Un nuevo mundo

Cruzando los límites


El jilguero se posó en el ventanal. Tenía patas adhesivas, similares a las de los geckos, en lugar de garras, puesto que todas las superficies de la nave estaban diseñadas como las alas de una cigarra. Su cerebro era un pequeño alfiler cuántico que le permitía tener el nivel de conciencia suficiente para mantenerse dentro de su zona de confort en la sala de espera de la Reina Roja, la gigantesca estación de paso donde una multitud se preparaba para el viaje.

Joana miró a través del vidrio los chorros de vapor que emergían del polo sur de Encélado, el satélite de Saturno, luego centró la vista en el cristal y vio su propia imagen, la nariz aplastada, los ojos caídos, los labios estrechos y surcados de arrugas. Estaba orgullosa, sin embargo, del tatuaje de Mara, el dios budista de los demonios y la destrucción, que emergía por encima de unos pechos escuálidos, apenas cubiertos por una blusa de lino que dejaba entrever unos pezones que parecían caños de tanto haber sido chupados. Serpientes rojas y negras cubrían unos brazos flacos y huesudos. Tosió con voz ronca, como si hubiera fumado un cigarrillo tras otro durante toda su vida y bebido alcohol como un cosaco, y allí estaba, elegida para un viaje al más allá, a través del agujero de gusano que flotaba junto a Saturno, por el que desaparecían las naves llenas de los colonos hacia mundos desconocidos y lejanos.

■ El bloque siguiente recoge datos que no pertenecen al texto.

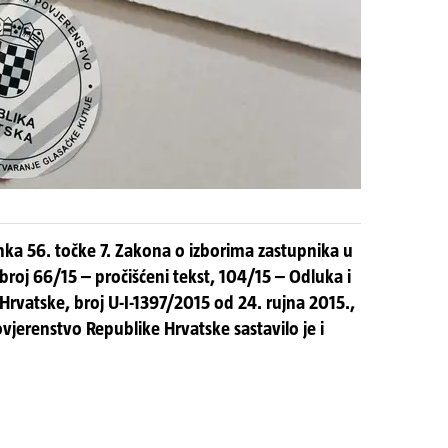
anka 56. točke 7. Zakona o izborima zastupnika u
broj 66/15 – pročišćeni tekst, 104/15 – Odluka i
rvatske, broj U-I-1397/2015 od 24. rujna 2015.,
vjerenstvo Republike Hrvatske sastavilo je i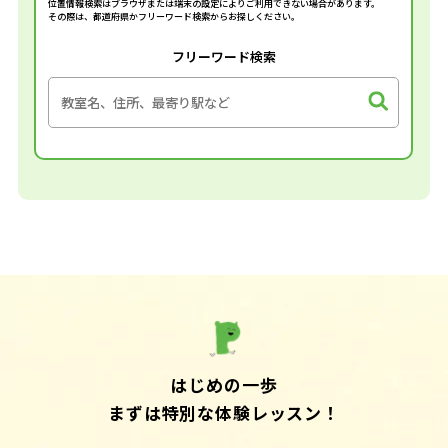
位置情報検索はブラウザまたは端末の設定によりご利用できない場合があります。
その際は、都道府県かフリーワード検索からお探しください。
フリーワード検索
はじめの一歩
まずは特別な体験レッスン！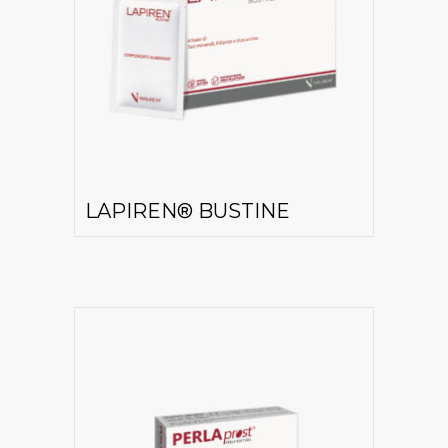
LAPIREN® BUSTINE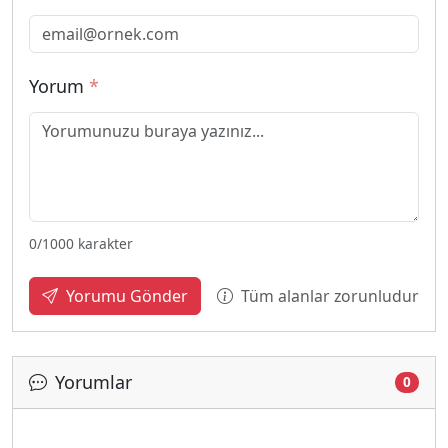
Yorum
*
0
/1000 karakter
Tüm alanlar zorunludur
Yorumu Gönder
Yorumlar
0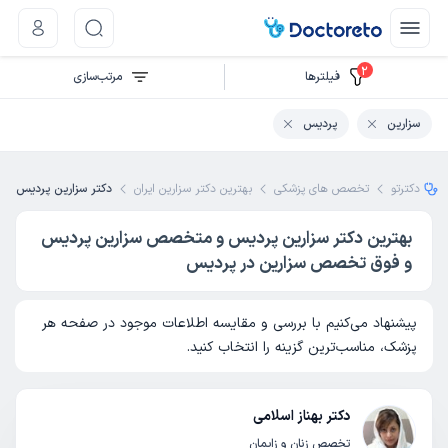
2
فیلتر‌ها
مرتب‌سازی
سزارین
پردیس
دکترتو
تخصص های پزشکی
بهترین دکتر سزارین ایران
دکتر سزارین پردیس
بهترین دکتر سزارین پردیس و متخصص سزارین پردیس
و فوق تخصص سزارین در پردیس
پیشنهاد می‌کنیم با بررسی و مقایسه اطلاعات موجود در صفحه هر
پزشک، مناسب‌ترین گزینه را انتخاب کنید.
دکتر بهناز اسلامی
تخصص زنان و زایمان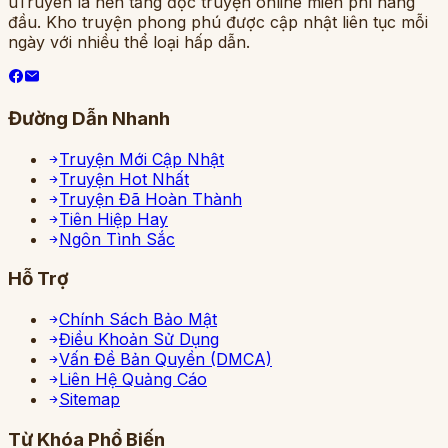
uTruyen là nền tảng đọc truyện online miễn phí hàng
đầu. Kho truyện phong phú được cập nhật liên tục mỗi
ngày với nhiều thể loại hấp dẫn.
Đường Dẫn Nhanh
Truyện Mới Cập Nhật
Truyện Hot Nhất
Truyện Đã Hoàn Thành
Tiên Hiệp Hay
Ngôn Tình Sắc
Hỗ Trợ
Chính Sách Bảo Mật
Điều Khoản Sử Dụng
Vấn Đề Bản Quyền (DMCA)
Liên Hệ Quảng Cáo
Sitemap
Từ Khóa Phổ Biến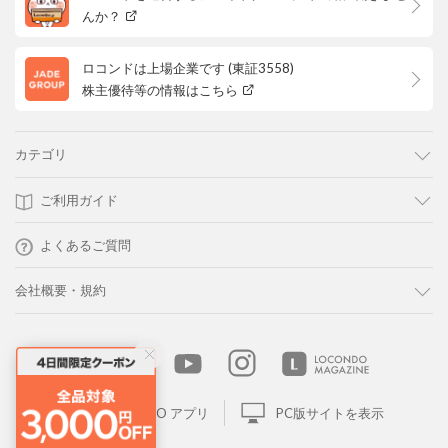
んか？
ロコンドは上場企業です (東証3558)
株主優待等の情報はこちら
カテゴリ
ご利用ガイド
よくあるご質問
会社概要・規約
LOCONDO アプリ
PC版サイトを表示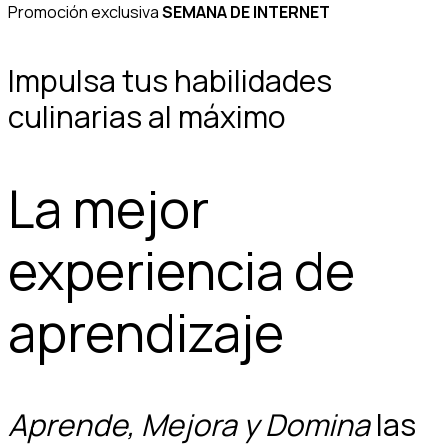
Promoción exclusiva
SEMANA DE INTERNET
Impulsa tus habilidades
culinarias al máximo
La mejor
experiencia de
aprendizaje
Aprende, Mejora y Domina
las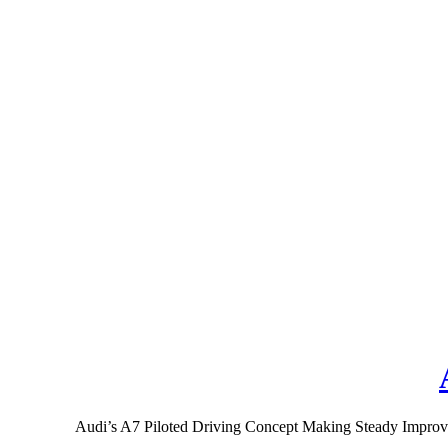
Audi’s A7 Piloted Driving Concept Making Steady Improvemen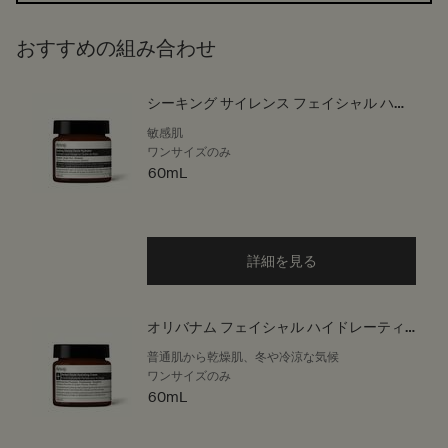
おすすめの組み合わせ
シーキング サイレンス フェイシャル ハイ
ドレーター
敏感肌
ワンサイズのみ
60mL
詳細を見る
オリバナム フェイシャル ハイドレーティ
ング クリーム
普通肌から乾燥肌、冬や冷涼な気候
ワンサイズのみ
60mL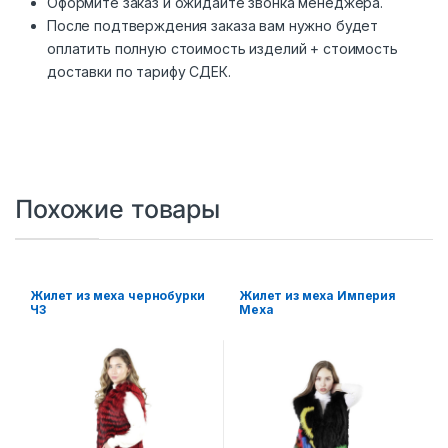
Оформите заказ и ожидайте звонка менеджера.
После подтверждения заказа вам нужно будет
оплатить полную стоимость изделий + стоимость
доставки по тарифу СДЕК.
Похожие товары
Жилет из меха чернобурки
Жилет из меха Империя
ЧЗ
Меха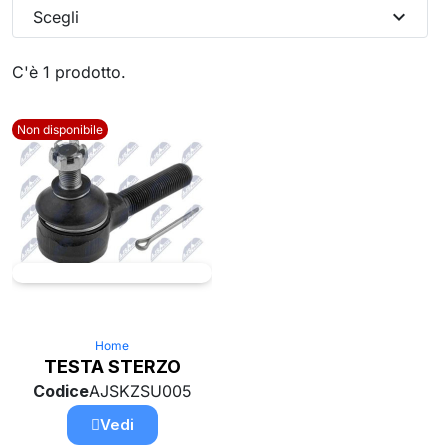
expand_more
Scegli
C'è 1 prodotto.
Non disponibile
Home
TESTA STERZO
Codice
AJSKZSU005
Vedi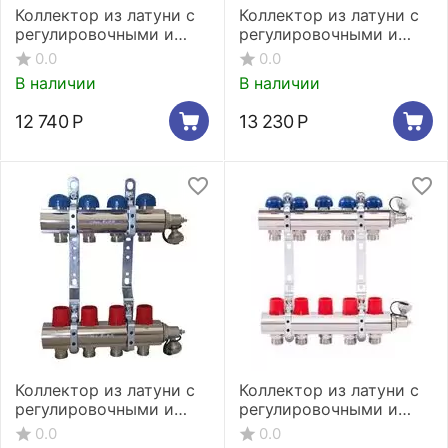
Коллектор из латуни с
Коллектор из латуни с
регулировочными и
регулировочными и
термостатическими
термостатическими
0.0
0.0
вентилями 2 выхода
вентилями 3 выхода
В наличии
В наличии
12 740
Р
13 230
Р
Коллектор из латуни с
Коллектор из латуни с
регулировочными и
регулировочными и
термостатическими
термостатическими
0.0
0.0
вентилями 4 выхода
вентилями 5 выходов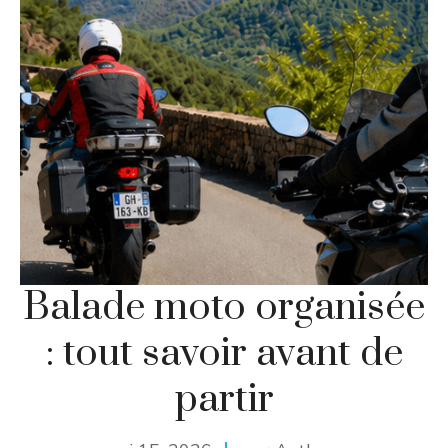
Balade moto organisée
: tout savoir avant de
partir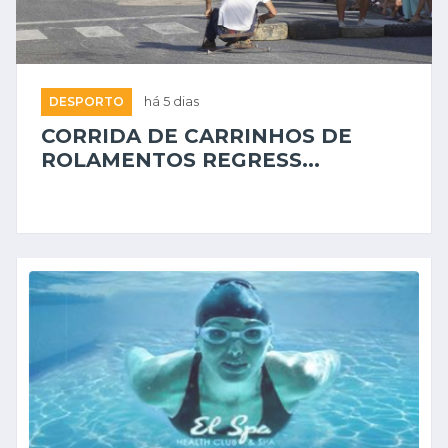
DESPORTO
há 5 dias
CORRIDA DE CARRINHOS DE
ROLAMENTOS REGRESS...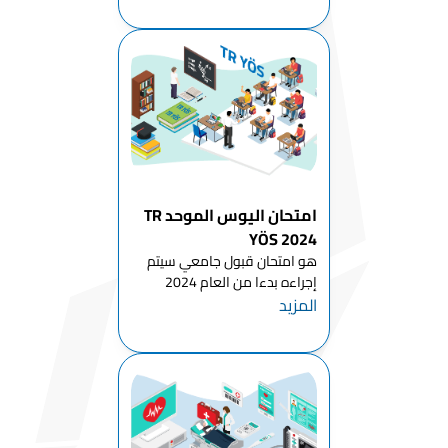
الأساسية
كما يتم الإعلان عن هذه المنحة
قسم العلوم
الد...
التعليمية
قسم تعليم
الفنون
الجميلة
قسم
الرياضيات
امتحان اليوس الموحد TR
وتعليم العلوم
YÖS 2024
قسم التعليم
هو امتحان قبول جامعي سيتم
الخاص
إجراءه بدءا من العام 2024
المزيد
للطلاب الراغبين بمتابعة الدراسة
قسم التعليم
في تركيا للمرحلة الجامعية الأولى
الأساسي
(بكالوريوس - دبلوم) وستشرف
قسم العلوم
عليه هيئة القياس والاختيار
التركية
والتنسيب ÖSYM التركية . لا يح...
والاجتماعية
قسم اللغات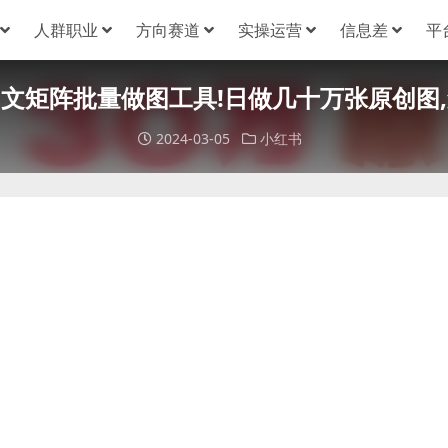
人群职业
方向赛道
实操运营
信息差
平
文矩阵批量做图工具!日做几十万张原创图
2024-03-05
小红书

Una voz etérea conminó a los pasajeros a embarcar. Sintió un escalofrío, y, en un último atisbo, vio su propio pánico, porque cuando desembarcara lo haría con un cuerpo diferente, adaptado a un mundo nuevo, con otra gravedad y otra atmósfera, y a los desheredados como ella no les decían dónde iban ni el aspecto que tendrían. Solo era una paria desalojada de un planeta que ya no la soportaba.

La nave se dirigió rápidamente hacia el Hades, la boca del infierno que se los tragaría para siempre. La mente de Joana se disgregó al acercarse al agujero negro, mientras sus características más importantes eran introducidas en un núcleo de pensamiento cuántico. En un instante, se liberó de todas las emociones, dejó de ser el río y el mar para convertirse en el agua. Era como haber alcanzado la iluminación, inmune a todos los padecimientos y alegrías, pero también a punto de perder su identidad en un silencio absoluto donde nadie podía moverse.

Le habían dicho que recordara los rasgos esenciales de su vida para mantener la identidad, pero no había mucho en qué pensar. Cuando tenía trece años se había hecho esterilizar para no verse encadenada. Se ganaba la vida en la calle y había dormido más de una vez en un contenedor. Había vivido los últimos veinte años en una comuna. Y ahora, había sido elegida para empezar de nuevo, y no había podido negarse. Le dijeron que sería joven otra vez, que podría reproducirse, que volvería a vivir.

Lo primero que vio cuando se hizo de nuevo la luz fueron unas manos peludas con unos dedos largos, acabados en unas uñas fuertes y curvadas. El olor era tan intenso que sintió la necesidad de cavar y comer aquellos bulbos blancos que emergían entre unos hierbajos muy altos. Intentó hablar, pero le surgió un chillido y se dio cuenta de que estaba frotando los dientes para advertir del peligro a sus congéneres. Una sombra recorría la pradera llena de ratas, una especie de monstruo las abocaba a todas a lanzarse cuesta abajo. Joana corrió junto a las demás y saltó por el cercano talud, pero fue atrapada en el aire por el murciélago gigante. Apenas tuvo tiempo para reconocer su nuevo cuerpo y darse cuenta de que había sido enviada allí como alimento de otros llegados antes.